Lets zoom into the following line of code.
data.loc[:,'sum_rank'] = dfs + data.loc[:,'sum_rank']

By adding dfs to the ‘sum_rank’ column, we would have wrongly assigned the original assets in data df to sum_rank, haven’t we?

For eg if asset in row 0 has some feature values and rank value, now after the assignment of dfs it would have been assigned a rank that is not due to its feature values, yes?

This is the value of dfs after 1 iteration.

[[  3.           4.1196394 ]
 [522.           4.06719589]
 [403.           2.95877194]
 [246.          -2.28429198]
 [294.          -2.54271579]
 [251.          -2.62656593]]

After assigning dfs to the ‘sum_rank’ column, row 0 now has a rank of 3. Is that right?

Thank you.

Hi @simplexity, what you call “ranking of features” is actually a script using the cross-sectional rank of each feature to generate a new feature, which is proportional to the average rank of all the features of a certain entry of that moon.
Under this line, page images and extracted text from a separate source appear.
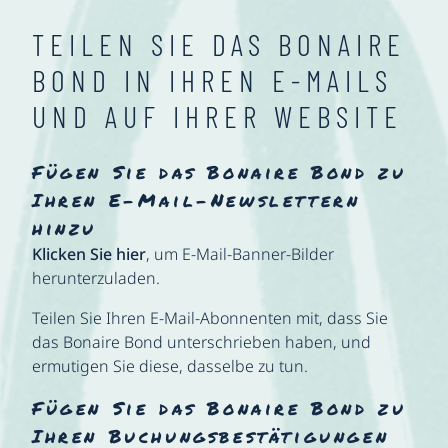
TEILEN SIE DAS BONAIRE
BOND IN IHREN E-MAILS
UND AUF IHRER WEBSITE
Fügen Sie das Bonaire Bond zu
Ihren E-Mail-Newslettern
hinzu
Klicken Sie hier
, um E-Mail-Banner-Bilder
herunterzuladen.
Teilen Sie Ihren E-Mail-Abonnenten mit, dass Sie
das Bonaire Bond unterschrieben haben, und
ermutigen Sie diese, dasselbe zu tun.
Fügen Sie das Bonaire Bond zu
Ihren Buchungsbestätigungen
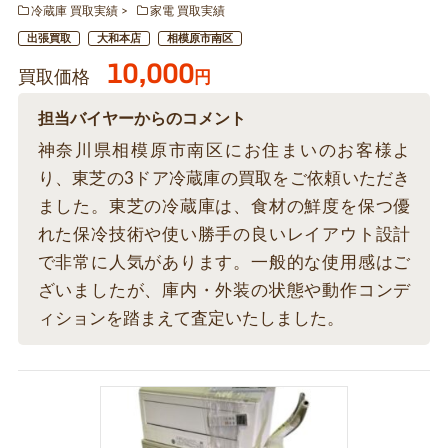
冷蔵庫 買取実績
家電 買取実績
出張買取
大和本店
相模原市南区
10,000
買取価格
円
担当バイヤーからのコメント
神奈川県相模原市南区にお住まいのお客様よ
り、東芝の3ドア冷蔵庫の買取をご依頼いただき
ました。東芝の冷蔵庫は、食材の鮮度を保つ優
れた保冷技術や使い勝手の良いレイアウト設計
で非常に人気があります。一般的な使用感はご
ざいましたが、庫内・外装の状態や動作コンデ
ィションを踏まえて査定いたしました。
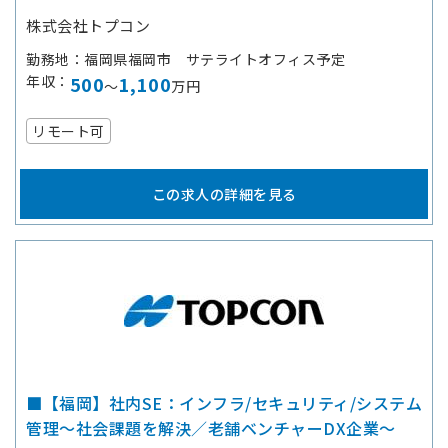
株式会社トプコン
勤務地
福岡県福岡市 サテライトオフィス予定
年収
500
1,100
～
万円
リモート可
この求人の詳細を見る
■【福岡】社内SE：インフラ/セキュリティ/システム
管理～社会課題を解決／老舗ベンチャーDX企業～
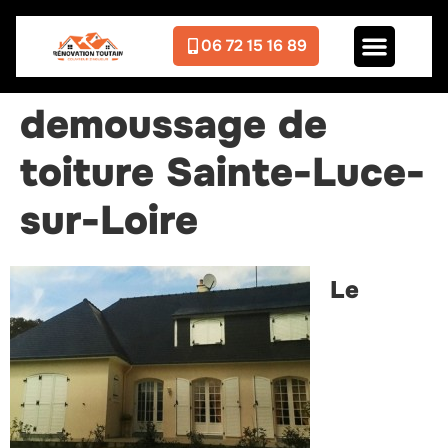
06 72 15 16 89
demoussage de
toiture Sainte-Luce-
sur-Loire
Le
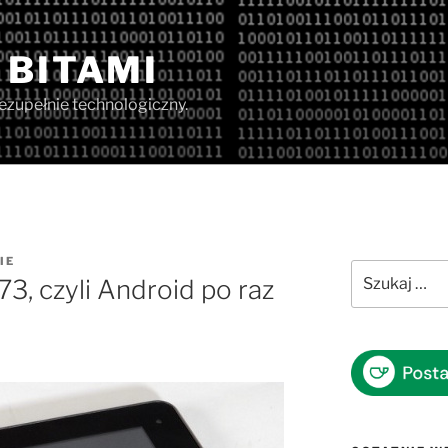
 BITAMI
iezupełnie technologiczny.
IE
Szukaj:
3, czyli Android po raz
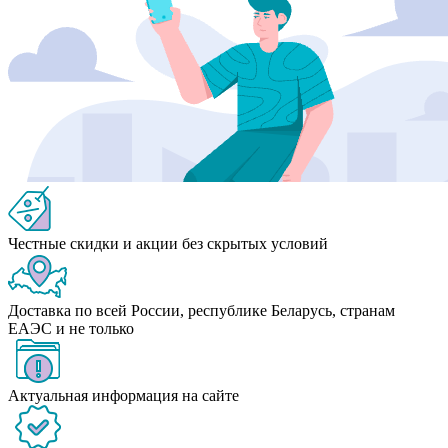
Честные скидки и акции без скрытых условий
Доставка по всей России, республике Беларусь, странам
ЕАЭС и не только
Актуальная информация на сайте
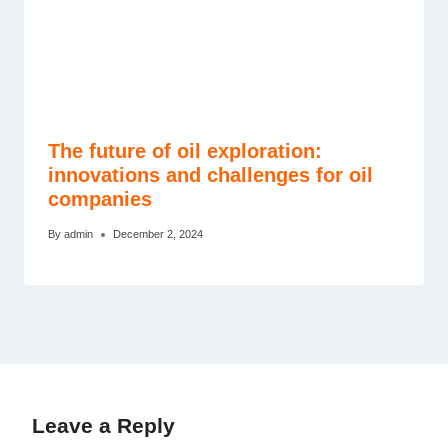
The future of oil exploration:
innovations and challenges for oil
companies
By
admin
December 2, 2024
Leave a Reply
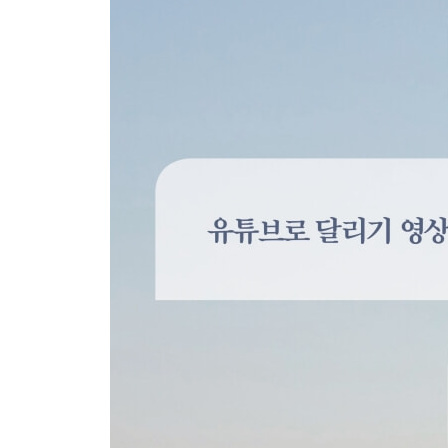
달리기 전·후 뇌 준비하기
리듬이 달리기를 바꾼다: 실전 러닝 호흡법
뇌를 쉬게 하는 소리와 과부하를 주는 소리
한국의 사계절 맞춤 달리기
런태기를 돌파하는 기술
· 브레인러닝 1분 실천 | 몸의 중심 느끼기
5부. 나답게 달릴 때, 달리기는 정체성이 된다
- 평생 달리는 뇌를 만드는 습관
달리기가 습관이 되는 순간
땀으로 얻은 도파민
혼자 달릴 때와 함께 달릴 때의 뇌과학
42.195km의 뇌과학: 마라톤이 뇌를 바꾸는 이유
나이와 달리기: 뇌는 언제 달려야 가장 잘 바뀌는가
· 브레인러닝 1분 실천 | 승리를 뇌에 기록하기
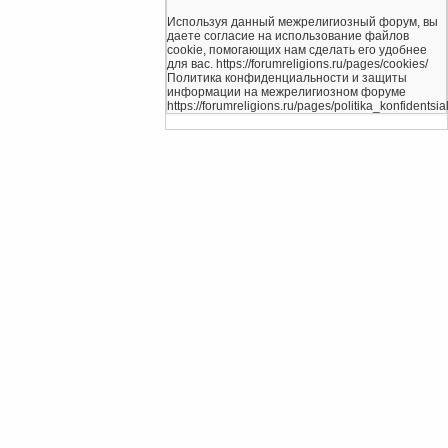
Используя данный межрелигиозный форум, вы
даете согласие на использование файлов
cookie, помогающих нам сделать его удобнее
для вас. https://forumreligions.ru/pages/cookies/
Политика конфиденциальности и защиты
информации на межрелигиозном форуме
https://forumreligions.ru/pages/politika_konfidentsial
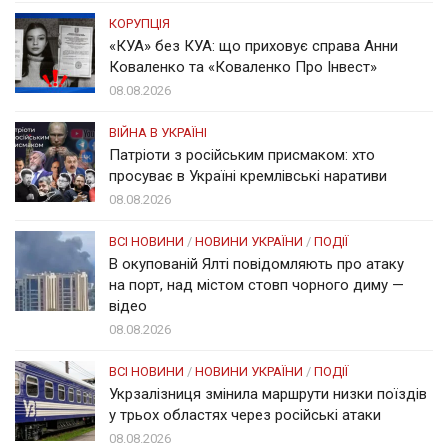
КОРУПЦІЯ
«КУА» без КУА: що приховує справа Анни
Коваленко та «Коваленко Про Інвест»
08.08.2026
ВІЙНА В УКРАЇНІ
Патріоти з російським присмаком: хто
просуває в Україні кремлівські наративи
08.08.2026
ВСІ НОВИНИ
/
НОВИНИ УКРАЇНИ
/
ПОДІЇ
В окупованій Ялті повідомляють про атаку
на порт, над містом стовп чорного диму —
відео
08.08.2026
ВСІ НОВИНИ
/
НОВИНИ УКРАЇНИ
/
ПОДІЇ
Укрзалізниця змінила маршрути низки поїздів
у трьох областях через російські атаки
08.08.2026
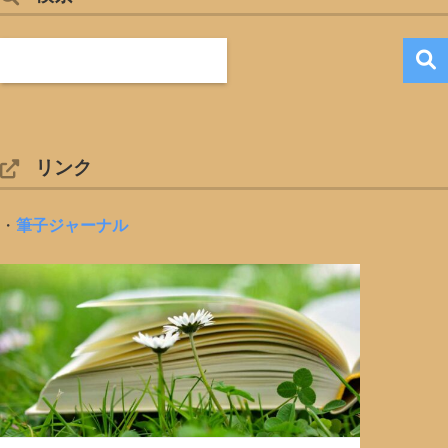
リンク
・
筆子ジャーナル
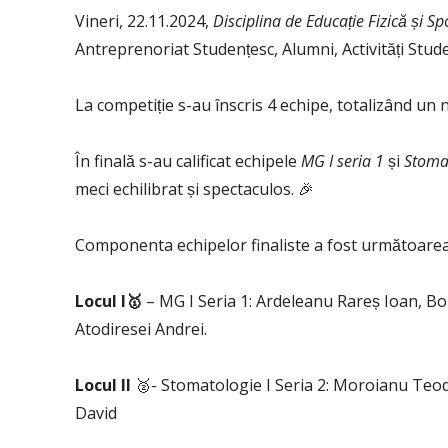
Vineri, 22.11.2024,
Disciplina de Educație Fizică și Sp
Antreprenoriat Studențesc, Alumni, Activități Stud
La competiție s-au înscris 4 echipe, totalizând un 
În finală s-au calificat echipele
MG I seria 1
și
Stomat
meci echilibrat și spectaculos. 🎉
Componenta echipelor finaliste a fost următoarea
Locul I🥇
– MG I Seria 1: Ardeleanu Rareș Ioan, B
Atodiresei Andrei.
Locul II
🥈- Stomatologie I Seria 2: Moroianu Teo
David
This new feature, sum_rank, is not related to a specific existing feature in the dataset, but makes use of all of them to build a new (hopefully) informative descriptor of the cross-sectional state of the system. Does this clarify?

In other words, your understanding is right after 1 iteration. After 1 iteration, you will have in ‘sum_rank’ just the rankings of the first column, so unique values from 1 to N.
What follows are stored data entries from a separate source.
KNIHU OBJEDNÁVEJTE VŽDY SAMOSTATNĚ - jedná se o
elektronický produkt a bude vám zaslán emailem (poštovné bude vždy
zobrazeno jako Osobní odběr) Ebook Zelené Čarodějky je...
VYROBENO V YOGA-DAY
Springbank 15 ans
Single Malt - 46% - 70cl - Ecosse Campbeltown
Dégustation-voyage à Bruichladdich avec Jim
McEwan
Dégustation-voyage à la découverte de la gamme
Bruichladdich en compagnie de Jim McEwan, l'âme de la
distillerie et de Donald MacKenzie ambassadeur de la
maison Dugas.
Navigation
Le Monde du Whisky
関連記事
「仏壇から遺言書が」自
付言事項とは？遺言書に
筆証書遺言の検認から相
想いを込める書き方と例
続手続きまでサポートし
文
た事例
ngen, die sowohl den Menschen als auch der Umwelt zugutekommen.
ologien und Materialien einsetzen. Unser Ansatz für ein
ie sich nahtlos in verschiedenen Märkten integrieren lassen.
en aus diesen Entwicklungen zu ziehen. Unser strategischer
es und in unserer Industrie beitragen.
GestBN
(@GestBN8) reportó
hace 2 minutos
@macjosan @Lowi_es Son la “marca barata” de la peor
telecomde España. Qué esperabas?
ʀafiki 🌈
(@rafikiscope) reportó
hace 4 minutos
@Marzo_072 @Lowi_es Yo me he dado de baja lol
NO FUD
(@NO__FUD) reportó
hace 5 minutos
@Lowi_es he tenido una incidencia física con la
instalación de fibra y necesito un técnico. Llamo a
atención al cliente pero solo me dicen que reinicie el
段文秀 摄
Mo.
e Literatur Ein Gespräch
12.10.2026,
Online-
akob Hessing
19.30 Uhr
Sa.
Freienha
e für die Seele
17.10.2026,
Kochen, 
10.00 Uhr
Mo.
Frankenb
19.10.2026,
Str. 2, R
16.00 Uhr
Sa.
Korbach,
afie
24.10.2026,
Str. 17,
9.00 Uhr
The sum_rank takes the rankings that we compute for each individual feature and sums them together. If we have D columns, and the first row contains a value that is the highest in every column, the final value of ‘sum_ranks’ will be D (rank 1, summed D times), on the opposite side, you can have a row that has values as low as possible, and then ‘sum_rank’ will output D*N (rank N, summed D times) for that row.
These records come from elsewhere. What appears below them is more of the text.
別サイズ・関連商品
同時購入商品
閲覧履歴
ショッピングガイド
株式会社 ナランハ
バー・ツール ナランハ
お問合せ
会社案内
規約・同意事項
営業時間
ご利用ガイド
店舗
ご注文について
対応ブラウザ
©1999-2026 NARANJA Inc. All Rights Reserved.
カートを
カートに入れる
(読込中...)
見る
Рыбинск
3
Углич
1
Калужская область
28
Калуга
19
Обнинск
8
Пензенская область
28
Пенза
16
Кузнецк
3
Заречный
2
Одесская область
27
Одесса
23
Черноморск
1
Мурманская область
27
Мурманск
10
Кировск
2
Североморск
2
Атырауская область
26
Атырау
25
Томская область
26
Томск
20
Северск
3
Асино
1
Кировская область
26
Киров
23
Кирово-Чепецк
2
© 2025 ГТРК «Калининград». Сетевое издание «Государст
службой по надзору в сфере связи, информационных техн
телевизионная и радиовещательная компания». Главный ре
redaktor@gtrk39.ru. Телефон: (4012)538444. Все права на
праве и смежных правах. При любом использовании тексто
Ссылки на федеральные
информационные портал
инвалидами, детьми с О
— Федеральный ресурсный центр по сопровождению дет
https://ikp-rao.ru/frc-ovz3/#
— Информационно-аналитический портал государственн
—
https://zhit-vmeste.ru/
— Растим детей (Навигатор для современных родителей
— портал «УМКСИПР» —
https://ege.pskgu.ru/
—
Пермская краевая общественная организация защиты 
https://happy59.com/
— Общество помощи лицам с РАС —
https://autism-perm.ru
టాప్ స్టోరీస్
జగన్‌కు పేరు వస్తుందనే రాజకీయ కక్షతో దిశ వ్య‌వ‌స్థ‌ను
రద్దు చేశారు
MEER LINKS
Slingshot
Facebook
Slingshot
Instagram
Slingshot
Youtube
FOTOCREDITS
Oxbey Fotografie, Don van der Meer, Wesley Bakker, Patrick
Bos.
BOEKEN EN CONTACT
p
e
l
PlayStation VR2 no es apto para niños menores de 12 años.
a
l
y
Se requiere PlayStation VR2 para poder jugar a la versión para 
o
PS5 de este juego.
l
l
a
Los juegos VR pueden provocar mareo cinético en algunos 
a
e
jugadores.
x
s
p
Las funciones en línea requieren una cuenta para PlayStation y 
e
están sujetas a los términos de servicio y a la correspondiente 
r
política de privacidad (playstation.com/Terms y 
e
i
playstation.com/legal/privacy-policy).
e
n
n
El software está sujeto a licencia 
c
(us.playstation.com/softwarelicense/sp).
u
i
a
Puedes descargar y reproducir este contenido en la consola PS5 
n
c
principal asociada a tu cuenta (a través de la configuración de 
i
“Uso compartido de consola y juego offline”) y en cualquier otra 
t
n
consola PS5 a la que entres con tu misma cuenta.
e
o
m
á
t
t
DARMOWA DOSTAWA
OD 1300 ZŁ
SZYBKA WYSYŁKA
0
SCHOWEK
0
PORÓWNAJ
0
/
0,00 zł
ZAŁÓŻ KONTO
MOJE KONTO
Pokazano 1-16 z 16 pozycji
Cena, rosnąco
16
They way ‘sum_ranks’ is computes is by adding the new ranks obtained from exploring a new column to the already existing sum of rankings, hence the line:

data.loc[:,‘sum_rank’] = dfs + data.loc[:,‘sum_rank’]

Intuitively, ‘sum_ranks’ captures the overall position in rankings that each sample has. One can think that if one visualizes the rows of data as points in D-dimensional space, points towards the edges of the cloud of points that comprises a single date, would show some interesting values for this feature, and perhaps this carries predictive power for our problem.